One of the main functions of banks is to provide payment services to their customers. Another, lesser-known role of banks has become increasingly important in recent years, which is to protect the financial system from abuse and crime. After all, crime should not pay. Because by opening an account the bank gives account holders access to the financial system, banks as 'gatekeepers' must ensure that the financial system is not abused. For example, to launder criminal money.

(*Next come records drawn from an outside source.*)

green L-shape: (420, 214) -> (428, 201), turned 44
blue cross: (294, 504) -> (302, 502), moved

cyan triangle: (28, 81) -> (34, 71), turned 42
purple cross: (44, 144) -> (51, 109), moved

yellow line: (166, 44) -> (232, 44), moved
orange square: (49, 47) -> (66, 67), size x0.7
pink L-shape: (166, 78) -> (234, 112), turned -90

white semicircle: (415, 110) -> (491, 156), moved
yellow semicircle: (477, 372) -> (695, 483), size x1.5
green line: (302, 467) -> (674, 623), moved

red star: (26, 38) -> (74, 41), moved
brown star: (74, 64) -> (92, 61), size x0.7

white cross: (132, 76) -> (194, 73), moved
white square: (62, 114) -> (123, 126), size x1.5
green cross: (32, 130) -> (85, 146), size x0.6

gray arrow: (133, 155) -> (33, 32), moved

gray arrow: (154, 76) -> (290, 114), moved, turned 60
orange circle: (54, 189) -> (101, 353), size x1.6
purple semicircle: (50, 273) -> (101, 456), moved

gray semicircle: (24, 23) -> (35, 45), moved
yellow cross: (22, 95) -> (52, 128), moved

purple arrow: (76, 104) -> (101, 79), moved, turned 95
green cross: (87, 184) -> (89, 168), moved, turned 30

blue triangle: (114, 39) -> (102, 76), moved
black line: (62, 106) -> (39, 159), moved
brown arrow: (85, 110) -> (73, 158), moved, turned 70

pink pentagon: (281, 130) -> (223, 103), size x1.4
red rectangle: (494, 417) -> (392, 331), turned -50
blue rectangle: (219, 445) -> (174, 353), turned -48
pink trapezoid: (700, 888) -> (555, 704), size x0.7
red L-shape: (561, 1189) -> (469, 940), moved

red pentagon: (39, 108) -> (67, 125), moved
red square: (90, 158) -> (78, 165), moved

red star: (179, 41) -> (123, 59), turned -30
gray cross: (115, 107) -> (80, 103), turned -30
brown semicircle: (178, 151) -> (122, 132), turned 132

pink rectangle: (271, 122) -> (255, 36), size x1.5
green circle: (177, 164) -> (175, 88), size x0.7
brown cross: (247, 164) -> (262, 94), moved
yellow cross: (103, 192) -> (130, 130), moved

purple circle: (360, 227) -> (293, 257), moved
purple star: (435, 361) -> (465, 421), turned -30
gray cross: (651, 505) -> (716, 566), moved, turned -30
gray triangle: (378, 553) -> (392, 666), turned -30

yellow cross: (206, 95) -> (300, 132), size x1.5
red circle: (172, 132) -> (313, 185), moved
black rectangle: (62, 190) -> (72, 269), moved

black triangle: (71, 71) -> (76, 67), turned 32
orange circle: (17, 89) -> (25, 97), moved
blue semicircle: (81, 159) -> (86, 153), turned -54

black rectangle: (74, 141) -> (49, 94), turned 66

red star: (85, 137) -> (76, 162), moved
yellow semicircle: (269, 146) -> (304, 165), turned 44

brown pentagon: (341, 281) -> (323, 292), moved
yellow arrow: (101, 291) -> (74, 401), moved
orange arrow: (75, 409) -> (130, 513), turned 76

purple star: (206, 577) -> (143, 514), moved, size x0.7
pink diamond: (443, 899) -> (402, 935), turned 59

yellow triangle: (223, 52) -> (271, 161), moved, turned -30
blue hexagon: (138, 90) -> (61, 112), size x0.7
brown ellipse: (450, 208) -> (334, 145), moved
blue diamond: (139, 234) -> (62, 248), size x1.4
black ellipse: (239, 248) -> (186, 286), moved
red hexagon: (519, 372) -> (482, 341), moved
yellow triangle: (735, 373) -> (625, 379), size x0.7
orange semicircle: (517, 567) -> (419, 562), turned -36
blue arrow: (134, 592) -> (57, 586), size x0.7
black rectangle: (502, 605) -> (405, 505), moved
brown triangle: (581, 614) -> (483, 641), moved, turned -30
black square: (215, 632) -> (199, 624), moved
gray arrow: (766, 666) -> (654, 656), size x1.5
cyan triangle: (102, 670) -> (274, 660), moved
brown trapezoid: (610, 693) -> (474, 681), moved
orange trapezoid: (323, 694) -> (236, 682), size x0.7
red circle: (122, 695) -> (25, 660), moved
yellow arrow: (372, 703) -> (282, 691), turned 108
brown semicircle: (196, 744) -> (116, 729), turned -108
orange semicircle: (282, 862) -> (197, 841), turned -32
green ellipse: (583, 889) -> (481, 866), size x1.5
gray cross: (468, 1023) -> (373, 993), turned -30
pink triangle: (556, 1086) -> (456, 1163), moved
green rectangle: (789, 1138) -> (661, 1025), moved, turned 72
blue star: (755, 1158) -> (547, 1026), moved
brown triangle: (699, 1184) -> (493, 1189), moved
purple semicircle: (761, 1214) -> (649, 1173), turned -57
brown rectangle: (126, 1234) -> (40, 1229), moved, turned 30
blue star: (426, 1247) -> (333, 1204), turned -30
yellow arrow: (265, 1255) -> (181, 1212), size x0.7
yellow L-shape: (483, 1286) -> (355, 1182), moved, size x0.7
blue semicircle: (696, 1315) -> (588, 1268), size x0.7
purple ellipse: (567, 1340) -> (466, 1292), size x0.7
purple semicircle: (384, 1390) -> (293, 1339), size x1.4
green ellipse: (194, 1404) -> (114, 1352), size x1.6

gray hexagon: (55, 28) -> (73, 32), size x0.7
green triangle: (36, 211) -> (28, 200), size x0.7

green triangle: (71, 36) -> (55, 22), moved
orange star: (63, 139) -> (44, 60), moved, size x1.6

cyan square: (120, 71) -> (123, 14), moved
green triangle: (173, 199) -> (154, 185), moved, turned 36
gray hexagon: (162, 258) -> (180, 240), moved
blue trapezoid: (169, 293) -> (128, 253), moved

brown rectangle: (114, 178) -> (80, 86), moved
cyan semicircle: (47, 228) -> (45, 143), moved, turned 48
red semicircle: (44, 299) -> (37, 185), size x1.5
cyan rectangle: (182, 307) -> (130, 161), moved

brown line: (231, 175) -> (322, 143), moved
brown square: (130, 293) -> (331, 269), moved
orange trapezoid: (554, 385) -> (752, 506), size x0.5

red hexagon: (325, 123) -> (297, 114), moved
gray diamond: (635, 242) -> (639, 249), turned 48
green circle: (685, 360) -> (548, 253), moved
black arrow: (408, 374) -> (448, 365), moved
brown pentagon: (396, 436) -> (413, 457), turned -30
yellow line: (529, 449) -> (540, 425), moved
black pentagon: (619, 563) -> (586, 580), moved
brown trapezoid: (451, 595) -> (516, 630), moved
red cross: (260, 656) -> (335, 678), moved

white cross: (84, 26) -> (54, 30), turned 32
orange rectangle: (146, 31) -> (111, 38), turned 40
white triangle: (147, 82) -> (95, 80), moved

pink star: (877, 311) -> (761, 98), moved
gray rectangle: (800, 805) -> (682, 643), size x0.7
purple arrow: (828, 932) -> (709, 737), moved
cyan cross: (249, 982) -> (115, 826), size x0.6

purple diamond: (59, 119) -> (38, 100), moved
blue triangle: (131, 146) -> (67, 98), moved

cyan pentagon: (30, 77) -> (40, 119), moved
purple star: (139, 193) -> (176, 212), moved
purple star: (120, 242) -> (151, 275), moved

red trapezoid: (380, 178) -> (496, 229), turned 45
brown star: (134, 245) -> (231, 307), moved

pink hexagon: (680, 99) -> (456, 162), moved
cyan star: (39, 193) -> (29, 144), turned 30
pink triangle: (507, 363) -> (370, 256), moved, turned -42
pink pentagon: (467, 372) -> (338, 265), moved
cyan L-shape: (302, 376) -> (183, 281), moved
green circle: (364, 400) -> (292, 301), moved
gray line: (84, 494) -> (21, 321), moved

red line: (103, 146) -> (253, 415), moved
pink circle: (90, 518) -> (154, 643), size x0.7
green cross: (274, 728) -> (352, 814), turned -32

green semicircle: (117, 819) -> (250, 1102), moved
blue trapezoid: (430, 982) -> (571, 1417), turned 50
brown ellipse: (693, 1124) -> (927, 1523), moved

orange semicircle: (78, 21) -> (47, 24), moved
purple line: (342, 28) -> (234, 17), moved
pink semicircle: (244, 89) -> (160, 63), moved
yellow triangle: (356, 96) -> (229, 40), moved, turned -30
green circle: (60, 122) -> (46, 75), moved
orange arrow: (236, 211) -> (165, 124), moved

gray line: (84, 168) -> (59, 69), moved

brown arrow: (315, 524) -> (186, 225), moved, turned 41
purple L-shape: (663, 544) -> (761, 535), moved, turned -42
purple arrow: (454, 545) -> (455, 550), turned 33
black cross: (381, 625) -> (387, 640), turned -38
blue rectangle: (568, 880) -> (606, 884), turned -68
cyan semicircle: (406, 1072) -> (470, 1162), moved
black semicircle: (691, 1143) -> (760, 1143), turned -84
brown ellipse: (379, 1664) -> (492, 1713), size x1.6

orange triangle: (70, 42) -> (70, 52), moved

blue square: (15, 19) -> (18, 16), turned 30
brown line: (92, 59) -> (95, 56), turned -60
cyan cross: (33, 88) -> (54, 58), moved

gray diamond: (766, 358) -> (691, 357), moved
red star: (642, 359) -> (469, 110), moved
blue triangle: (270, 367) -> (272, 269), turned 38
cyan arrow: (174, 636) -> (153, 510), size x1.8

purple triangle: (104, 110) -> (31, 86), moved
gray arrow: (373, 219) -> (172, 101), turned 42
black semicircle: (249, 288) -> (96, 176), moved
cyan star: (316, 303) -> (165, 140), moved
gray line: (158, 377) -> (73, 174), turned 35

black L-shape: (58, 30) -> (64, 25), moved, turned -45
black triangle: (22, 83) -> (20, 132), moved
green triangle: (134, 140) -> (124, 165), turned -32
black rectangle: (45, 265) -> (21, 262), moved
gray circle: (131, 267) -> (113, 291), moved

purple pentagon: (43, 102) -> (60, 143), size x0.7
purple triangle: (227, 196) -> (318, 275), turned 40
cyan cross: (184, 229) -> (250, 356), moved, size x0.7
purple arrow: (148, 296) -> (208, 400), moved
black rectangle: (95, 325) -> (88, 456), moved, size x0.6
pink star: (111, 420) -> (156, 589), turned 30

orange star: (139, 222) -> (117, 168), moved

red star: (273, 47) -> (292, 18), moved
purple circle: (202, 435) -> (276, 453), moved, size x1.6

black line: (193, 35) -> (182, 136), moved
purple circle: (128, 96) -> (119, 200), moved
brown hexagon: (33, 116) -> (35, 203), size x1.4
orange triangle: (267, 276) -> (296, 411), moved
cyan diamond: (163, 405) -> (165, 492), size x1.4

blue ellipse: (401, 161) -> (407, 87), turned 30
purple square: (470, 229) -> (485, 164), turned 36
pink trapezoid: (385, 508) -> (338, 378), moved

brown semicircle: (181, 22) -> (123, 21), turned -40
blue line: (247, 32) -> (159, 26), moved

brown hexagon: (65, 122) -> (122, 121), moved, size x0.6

For too long, banks were governed by the 'business over compliance' rule, and the lack of (expensive) supervision of unusual transactions has already cost several banks hundreds of millions in fines. High-ranking bank executives are also currently facing criminal prosecution. The scare is well under way at banks, which are now investing a lot of money and manpower in complying with the rules of the Money Laundering and Terrorist Financing (Prevention) Act in particular. The fact that banks sometimes take a frenetic approach in this regard was demonstrated by the ruling in a case brought by a meat trader after Rabobank wanted to terminate the customer relationship.
Unusual transactions?
An article appeared in the NRC in November 2021 with the headline: "How Brabant meat traders received millions in cash from Congo" The article was to the effect that the trade between the meat traders with buyers in the African country, mainly because of cash payments, was questionable. Also because they were allegedly trading with persons on a US sanctions list. According to the meat trader himself, no rules were violated.
Although the meat trader had been a customer of Rabobank for many years (from 2002), Rabobank saw this article in the NRC as grounds to launch a client investigation. A provisional management order was also imposed, making it impossible to use the account for international transactions. Needless to say, this was very damaging to the meat trader's business, which filed a lawsuit.
No unacceptable risk
The preliminary relief judge ruled this week that Rabobank had not made sufficiently plausible that without the management measure it would run an unacceptable risk that the meat trader would (again) become involved in unauthorised or reprehensible business practices. It would ultimately have been a limited number of out-of-touch transactions. Moreover, the trader had shown willingness to comply with Rabobank's stricter requirements. Also, at Rabobank's request, the meat trader had gone to great lengths to get the NRC article corrected. That this had not succeeded could not be held against the meat trader. Also, the long customer relationship played a role, and more account should have been taken of the fact that over the years, banks simply dare to take fewer risks with customers. Rabobank did not make it plausible that less far-reaching or drastic control measures that more specifically and concretely stated which transactions and in which countries and/or regions would be prohibited were not sufficient. The imposition of the management measure under the given circumstances was contrary to proportionality and therefore unacceptable according to the standards of reasonableness and fairness.
Frenetic money laundering
The ruling indicates that financial institutions are caught between two fires. On the one hand, the Public Prosecutor's Office and financial regulators threatening banks with mega fines and personal liability of executives if insufficient action is taken in response to unusual transactions. On the other, the courts, which whistle back the banks if the bank falls through in this.
In March 2022 pleaded my office colleague Mr David Penn for more consideration of the complexity of the money laundering problem. The government could start by criminalising gatekeepers less but seeing them as an ally in the fight against money laundering. With that in mind, financial institutions may be less likely to take careless yet draconian measures against account holders, which may unnecessarily impede normal trade. This ruling is expected to contribute to that.